[Opening Task material section]
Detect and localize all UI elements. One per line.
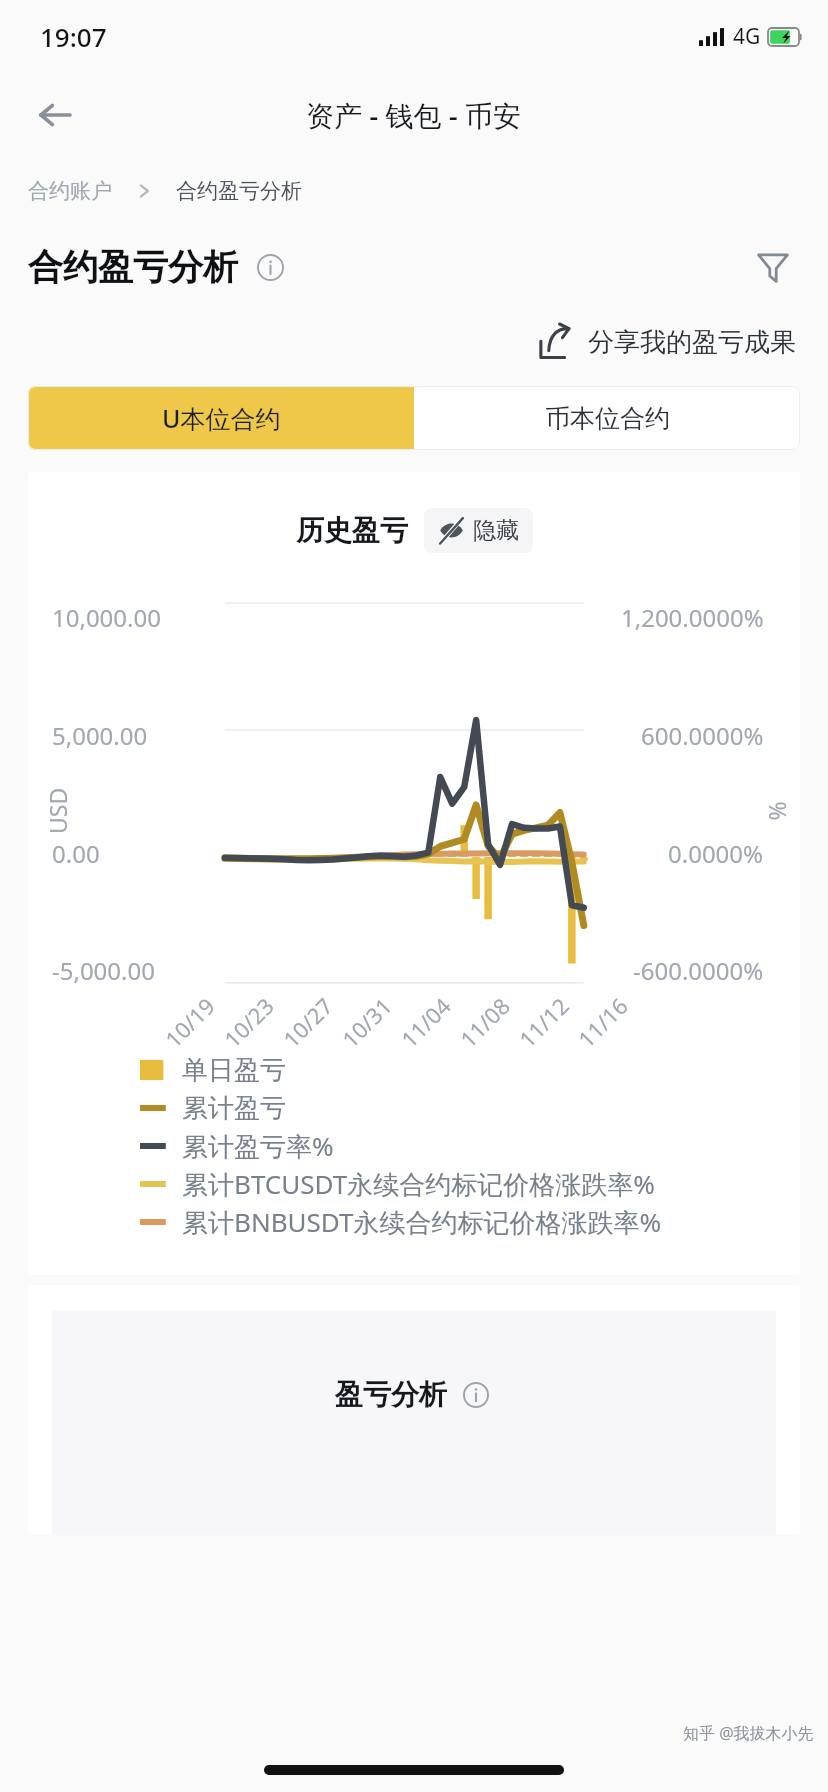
staticText: 知乎 @我拔木小先: [683, 1722, 814, 1744]
staticText: 累计盈亏率%: [182, 1128, 334, 1164]
button[interactable]: Back: [28, 88, 82, 142]
staticText: 资产 - 钱包 - 币安: [306, 96, 522, 134]
staticText: 19:07: [40, 19, 107, 54]
staticText: -600.0000%: [633, 954, 764, 987]
button[interactable]: 分享我的盈亏成果: [530, 320, 804, 364]
staticText: 0.0000%: [668, 837, 764, 870]
staticText: 单日盈亏: [182, 1054, 286, 1087]
staticText: 10/23: [217, 990, 280, 1053]
button[interactable]: 隐藏: [424, 508, 533, 553]
staticText: 11/12: [512, 990, 575, 1053]
staticText: 11/04: [394, 990, 457, 1053]
staticText: 11/16: [571, 990, 634, 1053]
staticText: 0.00: [52, 837, 100, 870]
staticText: 5,000.00: [52, 719, 148, 752]
staticText: 合约盈亏分析: [28, 245, 238, 289]
button[interactable]: 合约盈亏分析: [176, 178, 302, 204]
staticText: 合约盈亏分析: [176, 178, 302, 204]
staticText: 累计盈亏: [182, 1092, 286, 1125]
button[interactable]: Info: [252, 249, 288, 285]
staticText: 10/19: [158, 990, 221, 1053]
staticText: 4G: [733, 22, 761, 51]
button[interactable]: Info: [459, 1378, 493, 1412]
staticText: -5,000.00: [52, 954, 155, 987]
staticText: 10/27: [276, 990, 339, 1053]
staticText: USD: [42, 787, 73, 834]
staticText: 盈亏分析: [335, 1377, 447, 1412]
staticText: 历史盈亏: [296, 513, 408, 548]
staticText: 10/31: [335, 990, 398, 1053]
staticText: 1,200.0000%: [621, 601, 764, 634]
staticText: 10,000.00: [52, 601, 161, 634]
button[interactable]: Filter: [746, 240, 800, 294]
staticText: %: [760, 800, 792, 820]
staticText: 累计BNBUSDT永续合约标记价格涨跌率%: [182, 1204, 662, 1240]
staticText: 累计BTCUSDT永续合约标记价格涨跌率%: [182, 1166, 655, 1202]
staticText: U本位合约: [162, 401, 281, 435]
staticText: 合约账户: [28, 178, 112, 204]
staticText: 分享我的盈亏成果: [588, 326, 796, 359]
button[interactable]: 币本位合约: [414, 386, 800, 450]
staticText: 币本位合约: [545, 403, 670, 434]
button[interactable]: 合约账户: [28, 178, 112, 204]
button[interactable]: U本位合约: [28, 386, 414, 450]
staticText: 隐藏: [473, 516, 519, 545]
staticText: 11/08: [453, 990, 516, 1053]
staticText: 600.0000%: [641, 719, 764, 752]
[Closing Task material section]
— What you need to do —
Find each line in the material above that carries the string "分享我的盈亏成果", and copy it.

— Completed exercise —
button[interactable]: 分享我的盈亏成果: [530, 320, 804, 364]
staticText: 分享我的盈亏成果: [588, 326, 796, 359]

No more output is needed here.